Eerst bij een latere wijziging zijn de woorden “recht naar voren geschrapt”. Gelet op de bijbehorende toelichting, moet daar naar het oordeel van de rechtbank echter niet de conclusie aan worden verbonden dat de wetgever daarmee heeft bedoeld nu ook het zijdelingse uitzicht te verbieden:
“ In de nieuwe redactie zijn de woorden "recht naar voren" weggelaten. Het oorspronkelijke vierde, thans derde lid geeft voldoende duidelijk aan hoe de afstand moet worden gemeten.”
Klaarblijkelijk heeft de wetgever de beperking tot rechtstreeks uitzicht besloten geacht in het meetvoorschrift van het derde lid van artikel 5:50 van het Burgerlijk Wetboek.
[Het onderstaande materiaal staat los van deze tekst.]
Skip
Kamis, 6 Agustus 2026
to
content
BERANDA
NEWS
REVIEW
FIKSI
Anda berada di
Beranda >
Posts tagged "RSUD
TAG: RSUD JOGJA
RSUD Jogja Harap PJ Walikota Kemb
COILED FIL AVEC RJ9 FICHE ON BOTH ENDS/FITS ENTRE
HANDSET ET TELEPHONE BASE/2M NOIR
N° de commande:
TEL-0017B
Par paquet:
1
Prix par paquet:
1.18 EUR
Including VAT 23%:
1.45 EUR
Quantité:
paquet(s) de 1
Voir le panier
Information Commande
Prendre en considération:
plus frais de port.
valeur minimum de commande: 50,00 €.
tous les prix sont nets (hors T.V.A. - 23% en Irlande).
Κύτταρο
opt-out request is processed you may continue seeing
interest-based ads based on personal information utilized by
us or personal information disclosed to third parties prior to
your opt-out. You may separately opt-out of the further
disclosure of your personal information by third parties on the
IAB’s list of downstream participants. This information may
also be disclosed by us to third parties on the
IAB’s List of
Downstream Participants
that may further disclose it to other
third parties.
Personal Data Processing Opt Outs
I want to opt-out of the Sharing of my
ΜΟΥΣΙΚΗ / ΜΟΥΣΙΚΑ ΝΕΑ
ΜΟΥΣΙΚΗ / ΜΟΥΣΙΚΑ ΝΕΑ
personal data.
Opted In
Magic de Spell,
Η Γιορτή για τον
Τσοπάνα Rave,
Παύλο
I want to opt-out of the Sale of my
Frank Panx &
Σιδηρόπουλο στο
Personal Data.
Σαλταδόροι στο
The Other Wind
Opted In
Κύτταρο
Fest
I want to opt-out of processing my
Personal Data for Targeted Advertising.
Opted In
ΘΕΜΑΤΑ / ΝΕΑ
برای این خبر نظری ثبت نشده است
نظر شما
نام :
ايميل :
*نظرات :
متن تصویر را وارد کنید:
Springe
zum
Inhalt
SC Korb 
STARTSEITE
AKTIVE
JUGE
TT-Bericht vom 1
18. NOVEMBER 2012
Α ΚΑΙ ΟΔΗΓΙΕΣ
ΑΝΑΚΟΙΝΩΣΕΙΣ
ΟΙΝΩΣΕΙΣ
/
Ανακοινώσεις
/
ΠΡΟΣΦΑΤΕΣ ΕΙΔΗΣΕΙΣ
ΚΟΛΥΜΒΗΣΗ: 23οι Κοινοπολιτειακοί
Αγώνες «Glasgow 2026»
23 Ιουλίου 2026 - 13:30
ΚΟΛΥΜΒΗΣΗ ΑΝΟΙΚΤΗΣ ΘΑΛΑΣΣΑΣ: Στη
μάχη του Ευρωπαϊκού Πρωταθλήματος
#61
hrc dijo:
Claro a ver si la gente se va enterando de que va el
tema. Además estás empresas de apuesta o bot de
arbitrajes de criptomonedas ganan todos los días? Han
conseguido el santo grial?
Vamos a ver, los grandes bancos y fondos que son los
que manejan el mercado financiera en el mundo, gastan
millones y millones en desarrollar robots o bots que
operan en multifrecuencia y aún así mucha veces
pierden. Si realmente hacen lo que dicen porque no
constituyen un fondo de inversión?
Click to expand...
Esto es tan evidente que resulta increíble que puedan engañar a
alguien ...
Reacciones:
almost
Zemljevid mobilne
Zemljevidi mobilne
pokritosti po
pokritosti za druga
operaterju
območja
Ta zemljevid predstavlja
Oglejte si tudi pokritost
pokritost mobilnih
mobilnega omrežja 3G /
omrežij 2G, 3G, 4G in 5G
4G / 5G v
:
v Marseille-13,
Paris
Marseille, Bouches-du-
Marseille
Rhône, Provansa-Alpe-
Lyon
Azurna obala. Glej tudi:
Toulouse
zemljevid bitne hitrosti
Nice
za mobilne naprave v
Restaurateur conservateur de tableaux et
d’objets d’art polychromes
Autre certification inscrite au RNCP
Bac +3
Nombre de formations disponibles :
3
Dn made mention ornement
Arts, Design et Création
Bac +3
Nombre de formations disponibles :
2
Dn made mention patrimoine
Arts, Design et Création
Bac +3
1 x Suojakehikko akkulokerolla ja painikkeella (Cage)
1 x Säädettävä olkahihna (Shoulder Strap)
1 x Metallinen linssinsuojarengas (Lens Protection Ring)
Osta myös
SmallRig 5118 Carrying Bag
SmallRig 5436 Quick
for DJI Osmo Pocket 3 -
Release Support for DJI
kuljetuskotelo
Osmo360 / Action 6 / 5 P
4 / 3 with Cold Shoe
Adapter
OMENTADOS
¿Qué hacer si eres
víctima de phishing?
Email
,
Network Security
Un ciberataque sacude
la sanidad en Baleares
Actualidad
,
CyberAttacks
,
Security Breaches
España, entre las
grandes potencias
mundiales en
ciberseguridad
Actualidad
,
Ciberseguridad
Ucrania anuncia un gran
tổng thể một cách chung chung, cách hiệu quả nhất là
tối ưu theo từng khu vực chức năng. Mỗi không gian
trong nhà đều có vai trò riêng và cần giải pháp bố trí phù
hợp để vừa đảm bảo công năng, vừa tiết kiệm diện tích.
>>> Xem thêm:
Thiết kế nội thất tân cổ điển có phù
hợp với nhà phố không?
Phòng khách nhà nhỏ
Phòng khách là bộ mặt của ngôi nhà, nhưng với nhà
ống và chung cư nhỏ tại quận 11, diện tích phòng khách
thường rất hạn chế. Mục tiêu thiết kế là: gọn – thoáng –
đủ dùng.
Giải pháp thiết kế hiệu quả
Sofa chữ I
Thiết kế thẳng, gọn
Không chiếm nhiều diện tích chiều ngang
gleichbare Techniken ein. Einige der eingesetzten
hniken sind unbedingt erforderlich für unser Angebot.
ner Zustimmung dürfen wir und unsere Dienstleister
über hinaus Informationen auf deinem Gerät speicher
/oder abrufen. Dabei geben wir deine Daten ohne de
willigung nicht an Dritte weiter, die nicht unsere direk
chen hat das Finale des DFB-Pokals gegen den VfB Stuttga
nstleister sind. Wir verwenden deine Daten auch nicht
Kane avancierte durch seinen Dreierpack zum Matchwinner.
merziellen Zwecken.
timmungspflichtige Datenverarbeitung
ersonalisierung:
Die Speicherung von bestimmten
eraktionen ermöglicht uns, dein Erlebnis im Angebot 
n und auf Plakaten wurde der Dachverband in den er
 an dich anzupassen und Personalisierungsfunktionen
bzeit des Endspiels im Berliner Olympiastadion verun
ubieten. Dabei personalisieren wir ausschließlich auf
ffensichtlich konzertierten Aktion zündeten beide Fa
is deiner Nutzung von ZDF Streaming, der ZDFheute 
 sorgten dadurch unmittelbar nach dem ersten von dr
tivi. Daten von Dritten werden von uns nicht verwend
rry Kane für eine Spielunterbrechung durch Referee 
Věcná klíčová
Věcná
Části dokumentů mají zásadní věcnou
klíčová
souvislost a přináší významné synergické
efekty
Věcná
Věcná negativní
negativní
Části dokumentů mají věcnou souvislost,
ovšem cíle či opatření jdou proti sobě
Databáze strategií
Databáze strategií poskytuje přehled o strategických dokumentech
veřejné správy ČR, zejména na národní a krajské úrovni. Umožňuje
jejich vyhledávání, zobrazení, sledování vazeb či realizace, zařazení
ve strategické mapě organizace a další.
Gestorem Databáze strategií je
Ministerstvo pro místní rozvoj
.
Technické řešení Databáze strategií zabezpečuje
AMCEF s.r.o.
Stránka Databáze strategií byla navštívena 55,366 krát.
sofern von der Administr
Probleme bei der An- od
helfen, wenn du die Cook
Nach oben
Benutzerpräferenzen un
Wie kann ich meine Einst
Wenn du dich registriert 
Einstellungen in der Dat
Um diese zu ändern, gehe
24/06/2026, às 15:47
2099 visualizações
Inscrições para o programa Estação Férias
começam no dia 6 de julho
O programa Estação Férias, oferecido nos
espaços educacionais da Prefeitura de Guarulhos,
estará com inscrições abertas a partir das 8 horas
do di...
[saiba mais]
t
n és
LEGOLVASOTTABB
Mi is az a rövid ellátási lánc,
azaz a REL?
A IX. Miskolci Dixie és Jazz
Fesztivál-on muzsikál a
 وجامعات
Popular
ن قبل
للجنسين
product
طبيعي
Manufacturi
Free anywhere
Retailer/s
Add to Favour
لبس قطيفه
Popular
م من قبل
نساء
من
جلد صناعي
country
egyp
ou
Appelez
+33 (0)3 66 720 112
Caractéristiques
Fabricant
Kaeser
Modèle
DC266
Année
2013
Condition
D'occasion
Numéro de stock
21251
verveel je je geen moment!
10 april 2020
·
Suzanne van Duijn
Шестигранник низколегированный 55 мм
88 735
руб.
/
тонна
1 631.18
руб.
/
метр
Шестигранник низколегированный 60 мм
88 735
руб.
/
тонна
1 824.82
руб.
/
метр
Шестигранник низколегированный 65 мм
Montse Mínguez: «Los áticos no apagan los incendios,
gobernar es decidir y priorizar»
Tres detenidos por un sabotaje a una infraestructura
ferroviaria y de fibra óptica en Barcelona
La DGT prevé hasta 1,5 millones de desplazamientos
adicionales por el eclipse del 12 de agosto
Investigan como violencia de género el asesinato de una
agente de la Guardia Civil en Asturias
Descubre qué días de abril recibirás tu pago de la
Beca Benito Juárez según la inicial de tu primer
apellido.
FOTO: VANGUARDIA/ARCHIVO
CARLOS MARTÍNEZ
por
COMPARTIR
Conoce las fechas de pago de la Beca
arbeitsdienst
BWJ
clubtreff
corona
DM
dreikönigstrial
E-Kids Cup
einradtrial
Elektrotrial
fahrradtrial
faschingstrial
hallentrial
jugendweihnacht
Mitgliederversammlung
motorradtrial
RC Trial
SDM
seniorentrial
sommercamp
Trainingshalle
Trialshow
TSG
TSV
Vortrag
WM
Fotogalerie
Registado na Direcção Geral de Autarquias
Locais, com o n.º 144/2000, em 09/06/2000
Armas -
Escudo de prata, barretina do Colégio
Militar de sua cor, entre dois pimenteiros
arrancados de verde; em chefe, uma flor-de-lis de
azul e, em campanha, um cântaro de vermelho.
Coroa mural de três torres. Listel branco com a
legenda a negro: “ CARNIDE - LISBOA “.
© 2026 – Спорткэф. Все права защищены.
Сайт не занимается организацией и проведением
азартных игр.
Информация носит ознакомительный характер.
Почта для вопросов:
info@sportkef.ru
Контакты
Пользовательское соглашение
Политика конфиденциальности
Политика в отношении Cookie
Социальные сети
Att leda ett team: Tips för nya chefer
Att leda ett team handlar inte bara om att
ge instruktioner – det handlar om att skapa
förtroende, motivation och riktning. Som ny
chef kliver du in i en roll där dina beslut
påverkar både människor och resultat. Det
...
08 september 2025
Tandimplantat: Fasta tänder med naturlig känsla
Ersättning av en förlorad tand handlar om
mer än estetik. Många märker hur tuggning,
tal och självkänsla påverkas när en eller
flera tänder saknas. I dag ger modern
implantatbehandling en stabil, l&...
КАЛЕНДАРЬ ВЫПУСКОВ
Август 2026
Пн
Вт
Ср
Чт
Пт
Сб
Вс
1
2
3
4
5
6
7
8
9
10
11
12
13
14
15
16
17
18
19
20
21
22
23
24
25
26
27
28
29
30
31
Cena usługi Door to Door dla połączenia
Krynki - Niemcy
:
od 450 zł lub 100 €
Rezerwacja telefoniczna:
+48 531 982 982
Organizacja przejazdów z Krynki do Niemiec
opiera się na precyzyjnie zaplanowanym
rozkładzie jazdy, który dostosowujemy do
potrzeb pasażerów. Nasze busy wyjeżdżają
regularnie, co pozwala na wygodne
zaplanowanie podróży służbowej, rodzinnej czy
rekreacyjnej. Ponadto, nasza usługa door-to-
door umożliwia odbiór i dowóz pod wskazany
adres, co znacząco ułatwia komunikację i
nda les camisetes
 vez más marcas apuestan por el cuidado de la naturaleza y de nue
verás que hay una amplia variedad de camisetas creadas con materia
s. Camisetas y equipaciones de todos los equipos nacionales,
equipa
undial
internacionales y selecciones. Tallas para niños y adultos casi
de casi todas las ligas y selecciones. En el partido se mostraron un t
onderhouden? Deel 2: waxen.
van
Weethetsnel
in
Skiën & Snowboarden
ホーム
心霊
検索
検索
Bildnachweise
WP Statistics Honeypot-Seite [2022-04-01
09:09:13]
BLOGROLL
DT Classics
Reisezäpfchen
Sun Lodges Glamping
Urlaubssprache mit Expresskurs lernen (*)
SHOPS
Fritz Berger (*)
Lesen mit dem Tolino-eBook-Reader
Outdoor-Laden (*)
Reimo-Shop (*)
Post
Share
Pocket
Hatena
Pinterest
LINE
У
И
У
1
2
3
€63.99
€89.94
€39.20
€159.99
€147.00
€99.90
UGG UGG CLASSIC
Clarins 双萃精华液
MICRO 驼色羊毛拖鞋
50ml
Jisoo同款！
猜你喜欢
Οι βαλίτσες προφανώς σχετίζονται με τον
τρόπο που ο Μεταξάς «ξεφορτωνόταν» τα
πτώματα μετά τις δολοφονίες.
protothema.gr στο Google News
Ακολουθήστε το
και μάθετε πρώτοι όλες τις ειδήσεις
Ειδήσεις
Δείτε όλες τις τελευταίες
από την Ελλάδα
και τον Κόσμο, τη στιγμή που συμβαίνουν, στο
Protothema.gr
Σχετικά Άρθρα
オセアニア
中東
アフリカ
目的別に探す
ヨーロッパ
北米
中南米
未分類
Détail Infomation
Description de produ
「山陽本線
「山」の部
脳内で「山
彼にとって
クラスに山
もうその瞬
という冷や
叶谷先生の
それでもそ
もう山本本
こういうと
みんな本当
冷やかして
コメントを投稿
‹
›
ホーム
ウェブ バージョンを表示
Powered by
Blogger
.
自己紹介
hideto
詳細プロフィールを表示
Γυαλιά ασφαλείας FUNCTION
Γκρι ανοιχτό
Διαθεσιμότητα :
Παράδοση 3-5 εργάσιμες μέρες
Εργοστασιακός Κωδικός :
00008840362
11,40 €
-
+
Van een gewijzigd inzicht van de wetgever ten opzichte van het eerste ontwerp blijkt niet. De toelichting vermeldt niet waarom het verbod van zijdelings uitzicht, in weerwil van de in de Toelichting Meijers gegeven reden, zou moeten worden gehandhaafd en ten opzichte van artikel 696 van het Burgerlijk Wetboek (oud) zelfs zou moeten worden verzwaard. In dit artikel is een raam met een zijdelings uitzicht toegestaan op vijftig centimeter van de erfgrens. Volgens de door [Eiser] voorgestane uitleg van artikel 5:50, eerste lid, zou deze afstand nu twee meter zijn geworden.